Since encoder.layers.0.in_proj_weight should be encoder.layers.0.in_proj.weight. And when I use the torch.load().

(Pdb) pt =torch.load("checkpoints/wmt16_en_ro_first_hf/transformer_wmt_en_de/checkpoint_last.pt")
(Pdb) pt['model']["encoder.layers.0.in_proj_weight"]
tensor([[0., 0., 0.,  ..., 0., 0., 0.],
        [0., 0., 0.,  ..., 0., 0., 0.],
        [0., 0., 0.,  ..., 0., 0., 0.],
        ...,
        [0., 0., 0.,  ..., 0., 0., 0.],
        [0., 0., 0.,  ..., 0., 0., 0.],
        [0., 0., 0.,  ..., 0., 0., 0.]])
(Pdb) pt['model']["encoder.layers.0.in_proj.weight"]
*** KeyError: 'encoder.layers.0.in_proj.weight

I trained the checkpoint_last.pt, but the param is 0. This is weird.

want to help

  1. why params like encoder.layers.0.in_proj_weight become encoder.layers.0.in_proj.weight.
  2. why params like encoder.layers.0.in_proj_weight is 0 after trained.
miko8422 commented 1 year ago

Have you solved this problem already?I'm still trying test my env by using an older version of fairseq0.11.1 and run the demo de-en tasks.
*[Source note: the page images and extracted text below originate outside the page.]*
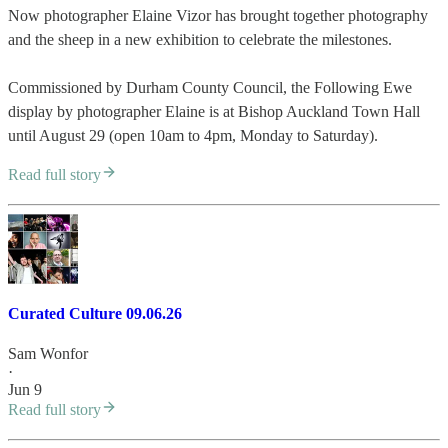
Now photographer Elaine Vizor has brought together photography
and the sheep in a new exhibition to celebrate the milestones.
Commissioned by Durham County Council, the Following Ewe
display by photographer Elaine is at Bishop Auckland Town Hall
until August 29 (open 10am to 4pm, Monday to Saturday).
Read full story
Curated Culture 09.06.26
Sam Wonfor
·
Jun 9
Read full story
Please let me know if you solved this problem.

lancioni commented 7 months ago

I found the same error when training a model on Colab and launching fairseq-generate on my machine. Of course it is pretty absurd that Fairseq, which boasts its models are plain pytorch objects, cannot be launched on another machine. Ironically enough, if I convert the model with CTranslate2 it works just fine. Paradoxically, I can use a fairseq trained model with CTranslate2 but not with fairseq. Almost unbelievable.

hi-i-m-GTooth commented 4 months ago

I also met this bug. I print out the state_dict of workable checkpoint & unworkable checkpoint from fairseq: orig_bart_large_state_dict.txt after_fairseq_train_state_dict.txt

I find that the checkpoint after the training from fairseq is added some unexpected keys:

for l in range(0, 11+1):
        ignore_keys.append(f'encoder.layers.{l}.in_proj_weight')
        ignore_keys.append(f'encoder.layers.{l}.in_proj_bias')
        ignore_keys.append(f'encoder.layers.{l}.out_proj_weight')
        ignore_keys.append(f'encoder.layers.{l}.out_proj_bias')
        ignore_keys.append(f'encoder.layers.{l}.fc1_weight')
        ignore_keys.append(f'encoder.layers.{l}.fc1_bias')
        ignore_keys.append(f'encoder.layers.{l}.fc2_weight')
        ignore_keys.append(f'encoder.layers.{l}.fc2_bias')

I pop them from the state_dict and it works. However, I didn't get deeper to know why this happened in fairseq's training process. Not sure if this is fine. But the inference scores are acceptable.